Not me. I’m glad it’s gone. But this can’t go on.
February 5th, 2009 at 3:31 am
Go pour a glass of wine onto the new couch to welcome it properly into the family. Then whatever happens after that (and it will) won’t be as bad.
February 7th, 2009 at 12:04 am
Wow, that’s a dangerous color for a couch! i don’t think i would trust myself with that, and i’m well over kid-age. But never fear – I have a solution for you!! Target and Pottery Barn both have wonderful couch covers you can buy (i think in the 100 dollar range, maybe lower if on sale) and then you can have a washable cover, hence less stress. I’m pretty sure you can find one that will fit tight and look good. And you could always take it off if you wanted to feature the couch’s original cover for a special occasion.

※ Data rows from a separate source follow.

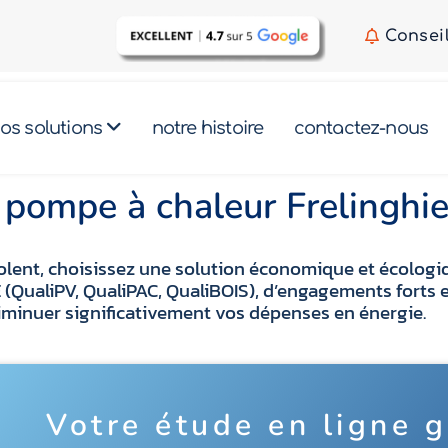
Consei
os solutions
notre histoire
contactez-nous
n pompe à chaleur Frelingh
envolent, choisissez une solution économique et écolo
RGE (QualiPV, QualiPAC, QualiBOIS), d’engagements for
iminuer significativement vos dépenses en énergie.
Votre étude en ligne g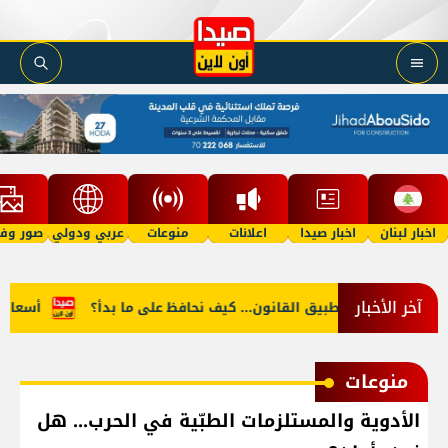
اخبار لبنان
اخبار صيدا
اعلانات
منوعات
عربي ودولي
صور وفي
آخر الأخبار
ة التعديات وتطبيق القانون... كيف نحافظ على ما بدأ؟
أسعار الغذا
منوعات
الأدوية والمستلزمات الطبّية في الحرب... هل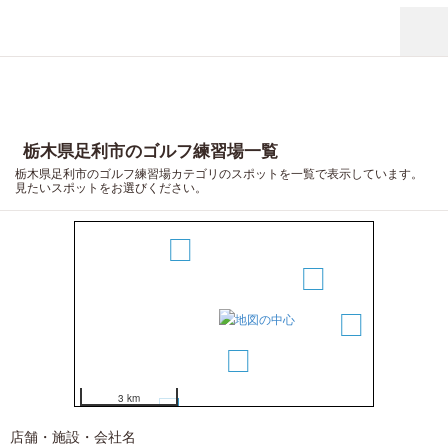
栃木県足利市のゴルフ練習場一覧
栃木県足利市のゴルフ練習場カテゴリのスポットを一覧で表示しています。
見たいスポットをお選びください。
2
3
5
1
6
3 km
4
店舗・施設・会社名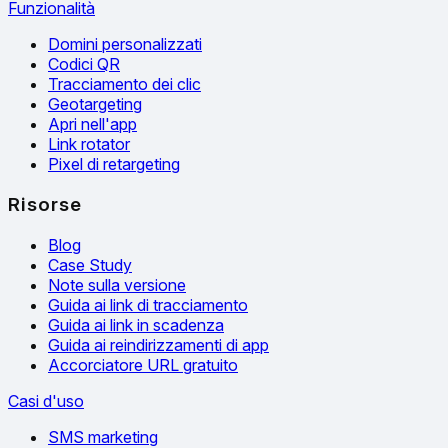
Funzionalità
Domini personalizzati
Codici QR
Tracciamento dei clic
Geotargeting
Apri nell'app
Link rotator
Pixel di retargeting
Risorse
Blog
Case Study
Note sulla versione
Guida ai link di tracciamento
Guida ai link in scadenza
Guida ai reindirizzamenti di app
Accorciatore URL gratuito
Casi d'uso
SMS marketing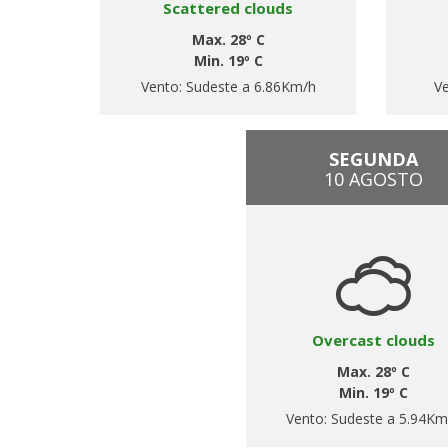
Scattered clouds
Max. 28º C
Min. 19º C
Vento:
Sudeste a 6.86Km/h
V
SEGUNDA
10 AGOSTO
Overcast clouds
Max. 28º C
Min. 19º C
Vento:
Sudeste a 5.94Km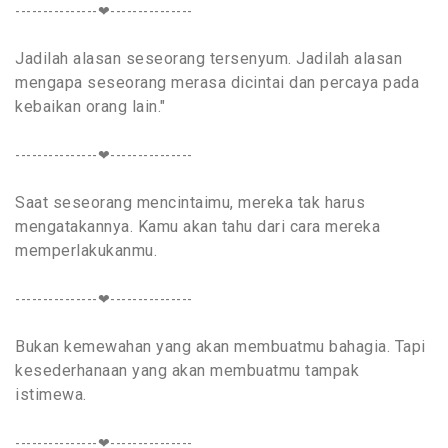
---------------❤---------------
Jadilah alasan seseorang tersenyum. Jadilah alasan
mengapa seseorang merasa dicintai dan percaya pada
kebaikan orang lain."
---------------❤---------------
Saat seseorang mencintaimu, mereka tak harus
mengatakannya. Kamu akan tahu dari cara mereka
memperlakukanmu.
---------------❤---------------
Bukan kemewahan yang akan membuatmu bahagia. Tapi
kesederhanaan yang akan membuatmu tampak
istimewa.
---------------❤---------------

Now that we have a puppy i am attuned to these issues. We use throw blankets and only let her sit on the couch if she’s on the blanket. Of course, we don’t have to worry about her drawing or eating on it!
p.s. is there a way to scotchguard it? it seems to help to resist stains..
August 4th, 2009 at 3:44 am
Life is funny. Last evening I had a talk with my lover about how I regularly shout out for nothing. Yesterday morning, we were just on time to go to the Centre de loisirs and I was convinced we were late. So I made them run all the way long. John told me : “It makes no diffrence at all walking or running, you just gained 1 or 2 minutes that’s it.” The same behavior occured yesterday evening at dinner (and THAT happens VERY often at dinner as I hate sitting and eating too long). I began to say “hurry up”, “eat”, “stop speaking, just eat” and things like that. Pressure was growing and then John told me “keep cool we’re dining only for 15 minutes”. “Oh my” as you say. I have decided to try and stop behaving like that. I really have to yell when really appropriate and not just becaus I feel stressfull… Is there a comportamental therapy to help on that??? 😉
August 5th, 2009 at 8:59 am
I don’t know, it’s a good question. I think that as modern mothers we’re so overloaded with things we need to do for our work, for our kids, for ourselves, that we’re walking pressure-cookers and the littlest thing that takes us off track can make us start yelling. I don’t practice this, but I’ve been thinking about it: regular meditation. Any time I’ve meditated on a regular basis in the past, my temper had a different kind of fuse. Ah, yes, but (oh my) when does mom find time to meditate?
August 12th, 2009 at 11:35 pm
“[De Facto] says it really ties the room together.” I believe he channeling “The Dude” from “The Big Lebowski.” Gives him a whole new image!